Kimse de, onu Azize ilan ederek, gençliğin önüne "Rol model" diye koymaya kalkmasın..
Defne Joy Foster'in ölüm sebebi bilinmiyor..
Astım hastasıymış. Fena halde sarhoşmuş. Bilinen o.. Alkol mü?. Son zamanlarda zararı bilimsel araştırmalara konu olan, bir nevi doping, enerji içeceklerinin aşırı kullanılması mı?. Uyuşturucu mu?. 10 gün içinde Adli Tıp gerçeği açıklayacakmış.. Öğreneceğiz.
Ama benim görüşüm değişmeyecek.
Defne'nin ölümü tipik bir "Su testisi, su yolunda kırıldı" olayıdır!...”

Şimdi bu konudan size ne? Toplumun ahlak abidesi siz misiniz? Bu kadının kocası mısınız? Ağabeyi mi, babası mı?

Ne olmuşsa olmuş! Evli erkeklerin kendilerinde her türlü ortamda her türlü haltı yeme hakkını buldukları bir ülkede, sadece kadın olmak mı bu yazılanların sebebi?

Olay gayet basit, kadın eve girer, fenalaşır, ölür! Didikleyin didikleyebildiğiniz kadar ama sonuç hep aynı kalacak! ….“ölür”….
Belki kadın sarhoştu, biraz ayılayım da eve öyle gideyim dedi, belki bir kahve içmek için gitmişti o eve, belki bir soda limon içecekti, belki de sarhoş değildi, bir kadeh daha içip, biraz sohbet edip kalkacaktı bir süre sonra… Yada belki de bir gecelik bir paylaşım yaşanacaktı… Tüm Türkiye o an orada mıydınız? Tüm bunlardan size ne? Başkasının tercihleri sizi niye bu kadar ilgilendiriyor ve neden herkes bir anda her türlü ahlaksızlığın diz boyu yaşandığı bir ülkede ahlak abidesi kesiliyor!?? Neden?
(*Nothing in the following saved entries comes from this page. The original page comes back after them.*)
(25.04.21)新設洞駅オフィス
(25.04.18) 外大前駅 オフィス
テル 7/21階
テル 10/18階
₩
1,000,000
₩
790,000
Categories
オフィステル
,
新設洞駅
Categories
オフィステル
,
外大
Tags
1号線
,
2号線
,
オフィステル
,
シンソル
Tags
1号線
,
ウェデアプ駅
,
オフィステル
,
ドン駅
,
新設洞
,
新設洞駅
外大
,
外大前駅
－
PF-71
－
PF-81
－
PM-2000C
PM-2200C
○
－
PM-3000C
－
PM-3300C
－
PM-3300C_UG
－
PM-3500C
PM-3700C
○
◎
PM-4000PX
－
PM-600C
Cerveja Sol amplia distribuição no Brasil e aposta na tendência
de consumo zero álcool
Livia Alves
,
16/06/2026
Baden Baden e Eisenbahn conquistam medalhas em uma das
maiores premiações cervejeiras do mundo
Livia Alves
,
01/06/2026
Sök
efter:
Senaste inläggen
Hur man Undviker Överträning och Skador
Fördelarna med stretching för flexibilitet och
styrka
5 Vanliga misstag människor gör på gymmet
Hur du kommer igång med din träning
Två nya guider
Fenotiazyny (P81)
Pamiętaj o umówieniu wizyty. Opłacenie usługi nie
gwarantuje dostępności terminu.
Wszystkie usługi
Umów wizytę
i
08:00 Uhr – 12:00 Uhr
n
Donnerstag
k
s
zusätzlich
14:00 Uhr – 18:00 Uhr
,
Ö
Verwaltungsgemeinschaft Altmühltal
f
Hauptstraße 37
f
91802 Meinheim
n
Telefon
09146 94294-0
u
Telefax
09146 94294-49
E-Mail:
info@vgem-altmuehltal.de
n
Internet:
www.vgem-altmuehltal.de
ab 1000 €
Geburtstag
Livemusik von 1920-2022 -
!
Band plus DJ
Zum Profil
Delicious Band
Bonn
Kime bu öfkeniz? Kadınlara mı?
Böyle insanlar kendi hayatlarında cevabını bulamadıkları hatalarının bedelini başkalarına yükleyerek yaşamaya alışkınlar… Dikkatleri başka yönlere çekerek, düşünmeyi ve irdelemeyi sevmeyen bu tembel toplumun kolay kandırılan insanları, “Akıllı beğenirse alkışlar, aptal alkışlananı beğenir!!!! Her şeyi alkışlamayın, her alkışlananı beğenmeyin... Kafayı çalıştırın azıcık...”

Bir ölüm vakasıyla gündeme gelen, babasından dolayı tanınan ve bu olayla bir anda popüler olup yarın bir gün muhtelif dizi tekliflerinin geleceği bir adamın beyanına bakarak gencecik bir kadını bu kadar ağır eleştirirken, insanda biraz vicdan olmalı diye düşünüyorum.

Böyle bir olayda hissedilmesi gereken tek bir duygu olmalıydı… Acı… Acı karşısında hemen acı veren unsuru gidermek için faaliyete geçeriz. Böyle de oldu zaten! Gereksiz yere acı çekmeyi kimse istemez. Ancak acının kaçınılmaz olduğu durumlarda, cesurca acı çekmeyi kabul edersek, hayat da son ana kadar bir anlama sahip olur ve acı, işkence olmaktan çıkarak anlamlı bir hale gelir.

Bu insafsız hayat koşusunda, devam edebilmenin tek koşulu var. Eğer ceylansanız ve henüz
aslana yem olmadıysanız hızınızı düne göre mutlaka arttırmalısınız. Dünden daha hızlı olabilmek! Bakın bakalım şimdi kendinize; ONDAN, ŞUNDAN, BUNDAN DEĞIL, DÜNDEN HIZLI MISINIZ?

Sevgili hemşerim, değerli büyüğüm, usta kalem Hıncal Uluç, aman siz kendinize dikkat edin, “Su yolunda kırılmayın!”